Offstage connections
Pulitzer Prize winning novelist Willa Cather took the train from her home in Red Cloud, Nebraska more than 100 years ago, to spend a week in Chicago going to the opera every night. (Crosby´s Opera House was the destination then, the Civic, now home of the Lyric Opera, would not be built until well after Crosby´s burned down.) An occasional performance was held at Louis Sullivan´s architectural triumph, the Auditorium Theatre, in fact, the Chicago Opera Company was born there in the 1920s with legendary Mary Garden singing the lead in Ricard Strauss´ Salome with libretto adapted from Oscar Wilde´s work. It was on one of Cather´s visits to Chicago´s nascent Art Institute that she would see the romantic painting of a young woman, face upraised, in the fields at dawn, listening to "The Song of the Lark." She took that title for her novel about farm girl turned diva, Thea Kronberg. Wagnerian mezzo Olive Fremsted, a popular Seiglinde of her day whom Cather intensely admired, was the inspiration for the heroine. Wagner figured in two of Cather´s short stories as well: "A Wagner Matinee," and "Paul´s Case" in which a young gay employee embezzles from his mundane Midwest job to finance a spree in New York, and after a round of opera, symphonies and disillusionment, commits suicide.

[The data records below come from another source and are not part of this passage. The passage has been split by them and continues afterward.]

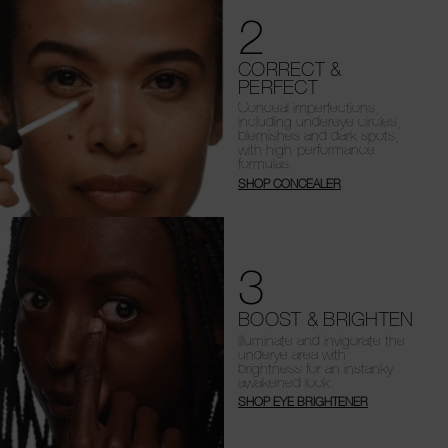
2
CORRECT &
PERFECT
Conceal imperfections,
including undereye circles,
blemishes and dark spots,
with high-performance
formulas.
SHOP CONCEALER
3
BOOST & BRIGHTEN
Illuminate and invigorate the
underye area with
brightness for an instanky
awakened look.
SHOP EYE BRIGHTENER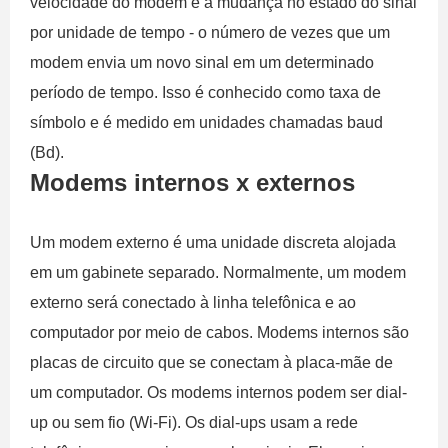
velocidade do modem é a mudança no estado do sinal
por unidade de tempo - o número de vezes que um
modem envia um novo sinal em um determinado
período de tempo. Isso é conhecido como taxa de
símbolo e é medido em unidades chamadas baud
(Bd).
Modems internos x externos
Um modem externo é uma unidade discreta alojada
em um gabinete separado. Normalmente, um modem
externo será conectado à linha telefônica e ao
computador por meio de cabos. Modems internos são
placas de circuito que se conectam à placa-mãe de
um computador. Os modems internos podem ser dial-
up ou sem fio (Wi-Fi). Os dial-ups usam a rede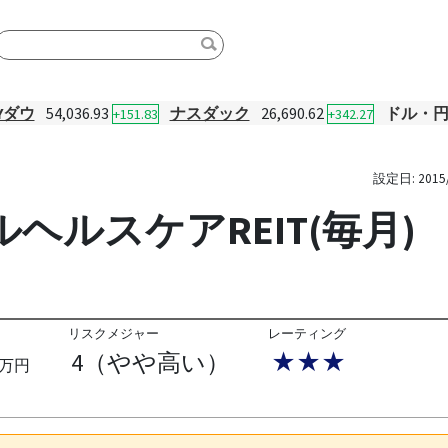
Yダウ
54,036.93
ナスダック
26,690.62
ドル・
+151.83
+342.27
設定日:
2015
ヘルスケアREIT(毎月)
リスクメジャー
レーティング
4（やや高い）
★★★
万円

Ernestine Schumann Heink (1861 1936) is still the standard by whom all contraltos are judged. Her reputation was built around Wagnerian heroinesErda, Frica and Waltrute in the Ring cycle. The Austrian singer also created the role of Clymenestra in Strauss´ Elektra, sang more than 150 roles and was a popular concert performer. Shortly after she became a U.S. citizen, she was interviewed in 1916 by a young stringer for the Milwaukee Sentinel named Lorena Hickok, a new and ardent opera fan. Impressed and grateful, Schumann Heink gave the young woman a ring from her fingera sapphire surrounded by diamond chips. Hickok would go on to become one of the top reporters for the Associated Press and wore the singer´s ring until the day in early 1933 when she gave it to the woman she loved, Eleanor Roosevelt. It was this ring the First Lady referred to when she wrote in one of the 3,500 letters between them that survive: "Hick darling ... I ache to hold you close. Your ring is a great comfort. I look at it & think she does love me ... ." Come full circle, Hick and Eleanor are now subjects of Marie Coleman´s opera The First Lady´s Lady.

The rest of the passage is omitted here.